• [TASK BRIEF]: What is needed is each line of the data below that holds the string "moonyong".

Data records
☆ ☆ ☆ ☆
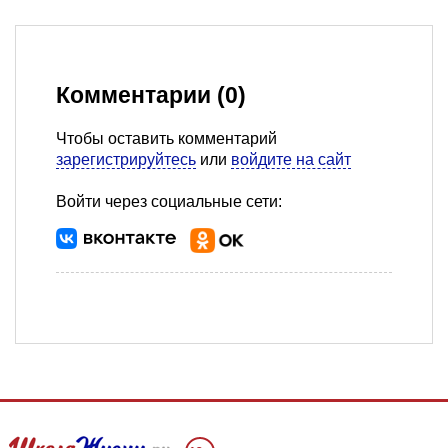
Комментарии (0)
Чтобы оставить комментарий
зарегистрируйтесь
или
войдите на сайт
Войти через социальные сети:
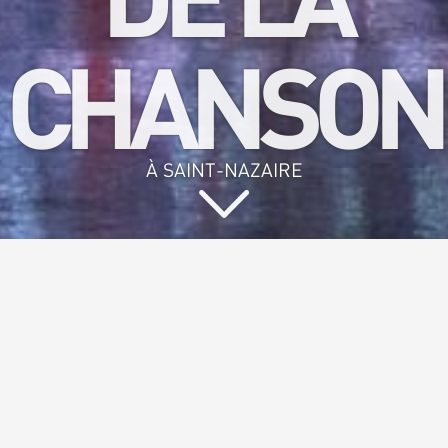
CHANSON
À SAINT-NAZAIRE
Vous aimez
chanter et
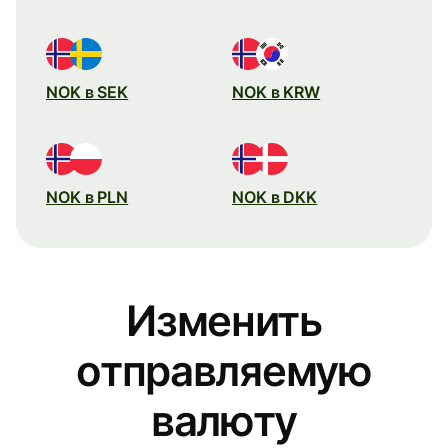
NOK в SEK
NOK в KRW
NOK в PLN
NOK в DKK
Изменить
отправляемую
валюту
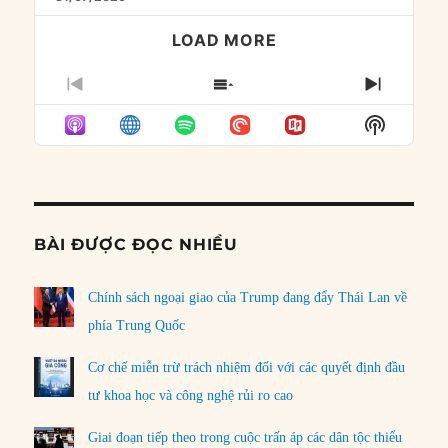
LOAD MORE
PREVIOUS
SHOW
NEXT
EPISODE
EPISODES
EPISO
Show
LIST
Podcast
Informat
BÀI ĐƯỢC ĐỌC NHIỀU
Chính sách ngoại giao của Trump đang đẩy Thái Lan về
phía Trung Quốc
Cơ chế miễn trừ trách nhiệm đối với các quyết định đầu
tư khoa học và công nghệ rủi ro cao
Giai đoạn tiếp theo trong cuộc trấn áp các dân tộc thiểu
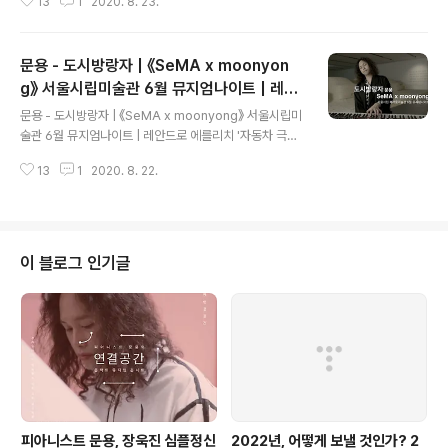
13
1
2020. 8. 23.
를리치(Leandro Erlich)의 '탑의 그림자' 안에서 《SeM
A x moonyong》 풀버전: https://youtu.be/ZGPXOb
oTGjU 작가는 늘 '타자라는 개념'에 흥미가 있다고 합니
문용 - 도시방랑자 | 《SeMA x moonyon
다. 작품 속에서 우리는 아사달이자 아사녀가 되어 상대를
바라볼 수 있습니다. ‘작가가 작품의 절반을 만들면 나머지
g》 서울시립미술관 6월 뮤지엄나이트 | 레안
글 내용
반은 관객 해석의 몫’이라고 작가는 말합니다. 피아노 연주
드로 에를리치 '자동차 극장'
문용 - 도시방랑자 | 《SeMA x moonyong》 서울시립미
로 작품 절반의 공간을 채우려 합니다. 저는 호수 아래에서
술관 6월 뮤지엄나이트 | 레안드로 에를리치 '자동차 극장'
아사녀의 달을 연주하겠습니다. 여러분들은 호수 위에서
#서울시립미술관 #뮤지엄나이트 #moonyong 레안드로
아사달의 관점으로 감상해주시길 바랍니다. ..
13
1
2020. 8. 22.
에를리치(Leandro Erlich)의 '자동차 극장' 앞에서 《Se
MA x moonyong》 풀버전: https://youtu.be/ZGPX
OboTGjU 모래로 된 자동차들이 모여서 자신들과 비슷한
자동차들이 방랑하는 모습을 관람하고 있습니다. 우리 인
간들이 극장에 모여 영화를 관람하는 것과 비슷한 모습입
이 블로그 인기글
니다. 영화관람이란 결국 인간사 구경이 아닐까 생각이 듭
니다. 영화 속 기승전결 따라 갈등 겪고 해결해가는 과정,
우리는 그 방랑을 감상하고 있습니다. 문용 유튜브 채널 구
독하기: https://www.youtube.com..
피아니스트 문용, 장욱진 심플정신
2022년, 어떻게 보낼 것인가? 2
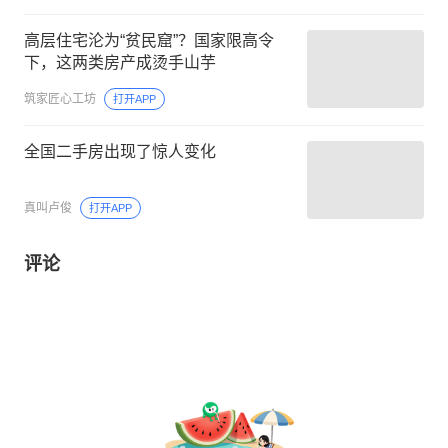
高层住宅沦为“贫民窟”？国家限高令
下，这两类房产成烫手山芋
筑家匠心工坊
打开APP
全国二手房出现了惊人变化
真叫卢俊
打开APP
评论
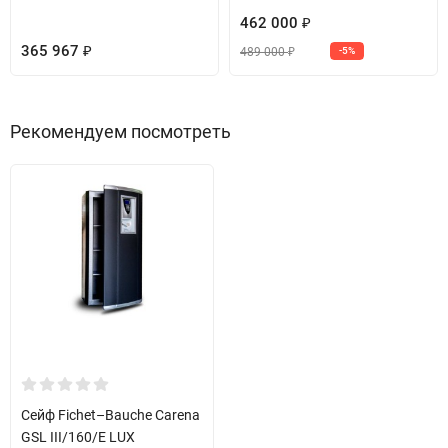
462 000
₽
365 967
489 000
₽
-5%
₽
Рекомендуем посмотреть
Сейф Fichet–Bauche Carena
GSL III/160/E LUX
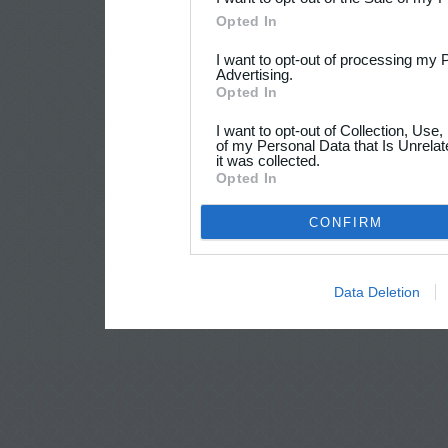
Opted In
I want to opt-out of processing my 
Advertising.
Opted In
I want to opt-out of Collection, Use
of my Personal Data that Is Unrelat
it was collected.
Opted In
CONFIRM
Data Deletion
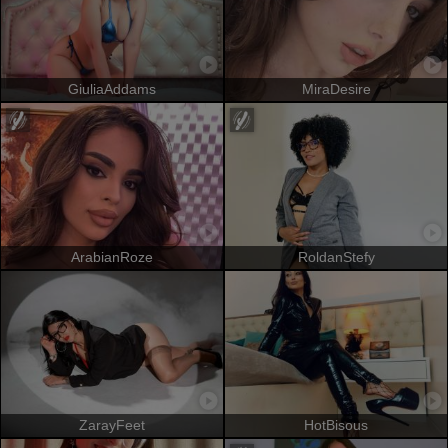
GiuliaAddams
MiraDesire
ArabianRoze
RoldanStefy
ZarayFeet
HotBisous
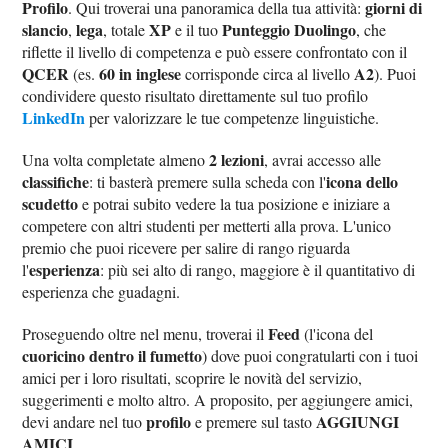
Profilo
giorni di
. Qui troverai una panoramica della tua attività:
slancio
lega
XP
Punteggio Duolingo
,
, totale
e il tuo
, che
riflette il livello di competenza e può essere confrontato con il
QCER
60 in inglese
A2
(es.
corrisponde circa al livello
). Puoi
condividere questo risultato direttamente sul tuo profilo
LinkedIn
per valorizzare le tue competenze linguistiche.
2 lezioni
Una volta completate almeno
, avrai accesso alle
classifiche
icona dello
: ti basterà premere sulla scheda con l'
scudetto
e potrai subito vedere la tua posizione e iniziare a
competere con altri studenti per metterti alla prova. L'unico
premio che puoi ricevere per salire di rango riguarda
esperienza
l'
: più sei alto di rango, maggiore è il quantitativo di
esperienza che guadagni.
Feed
Proseguendo oltre nel menu, troverai il
(l'icona del
cuoricino dentro il fumetto
) dove puoi congratularti con i tuoi
amici per i loro risultati, scoprire le novità del servizio,
suggerimenti e molto altro. A proposito, per aggiungere amici,
profilo
AGGIUNGI
devi andare nel tuo
e premere sul tasto
AMICI
.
☆ ☆ ☆ ☆
• [WORKED SOLUTION]:
A x moonyong》 풀버전: https://youtu.be/ZGPXOb
문용 - 도시방랑자 | 《SeMA x moonyong》 서울시립미
#서울시립미술관 #뮤지엄나이트 #moonyong 레안드로
MA x moonyong》 풀버전: https://youtu.be/ZGPX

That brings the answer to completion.